And so it would all have continued until our times if something did not once to come to pass. It happened that those first gods, those who gave birth to the world, the most great, were making their dance, because August was, then, the month of memory and of morning, when some men and women who were not looking happened to be where the gods were at their fiesta, and there they just crashed into the gods, and some happened to run up against the marimba and knocked it over, and then the fiesta became pure bedlam and the music stopped and the singing stopped and then the dancing halted as well and it was utter chaos and the first gods looking from one side to the other trying to see why the fiesta had stopped and the men and women who did not look continued stumbling and bumping into each other and into to the gods. And so it passed for some time, with clashes, falls, insults and curses.

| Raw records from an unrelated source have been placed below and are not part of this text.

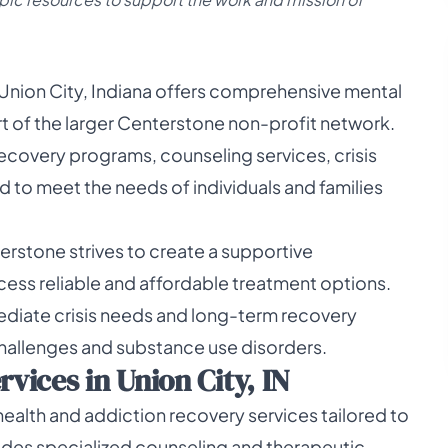
 Union City, Indiana offers comprehensive mental
rt of the larger Centerstone non-profit network.
 recovery programs, counseling services, crisis
 to meet the needs of individuals and families
erstone strives to create a supportive
cess reliable and affordable treatment options.
ediate crisis needs and long-term recovery
challenges and substance use disorders.
ices in Union City, IN
ealth and addiction recovery services tailored to
vides specialized counseling and therapeutic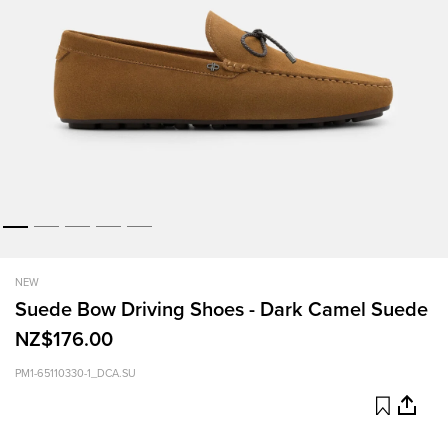
NEW
Suede Bow Driving Shoes - Dark Camel Suede
NZ$176.00
PM1-65110330-1_DCA.SU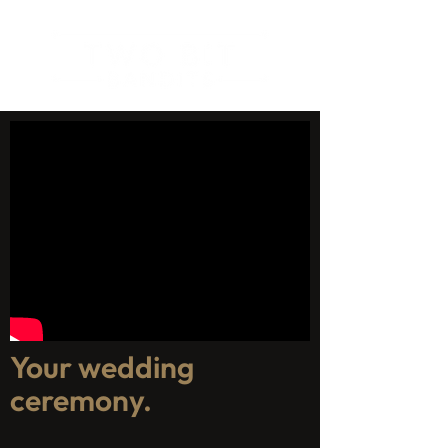
Your wedding
ceremony.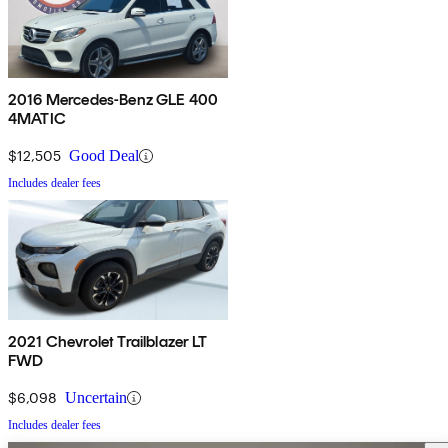
2016 Mercedes-Benz GLE 400
4MATIC
$12,505
Good Deal
Includes dealer fees
2021 Chevrolet Trailblazer LT
FWD
$6,098
Uncertain
Includes dealer fees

Then, finally, shortly thereafter, the most great gods realized that the entire mess had taken place when those men and women had arrived. And then they came together and spoke with each other and asked each other if perhaps they were not looking where they were going. And then the first men and women did not look at each other because they did not look at all, but they asked what is this "looking" thing. And then the gods that birthed the world realized they had not made it clear to them what their eyes were for, or, what their raison d'être was, the why and what of eyes. And then the greatest of gods explained to the men and women what this "looking" thing was, and they taught them to look.
And so these men and women learned that one can look at the other, know who one is and who the other is, and so not bump into him, or hit him, or pass him by or run into him.
They also learned that one can look inside the other and see what his heart is feeling. Because the heart not always speaks with words that issue from the lips. Often the heart speaks with the skin, with the look or it speaks with steps.
They also learned to look at the one who is looking at them look at them, that they are those who seek themselves in the looks of others.
And they learned to look at the others looking at them look.
And the first men and women learned of all the looks. And the most important that they learned is the look that looks at itself and knows oneself and learns of oneself, the look that looks at itself looking and looking at itself, that looks at paths and looks at mornings that have still not yet been born, paths still to be taken and dawns to be birthed.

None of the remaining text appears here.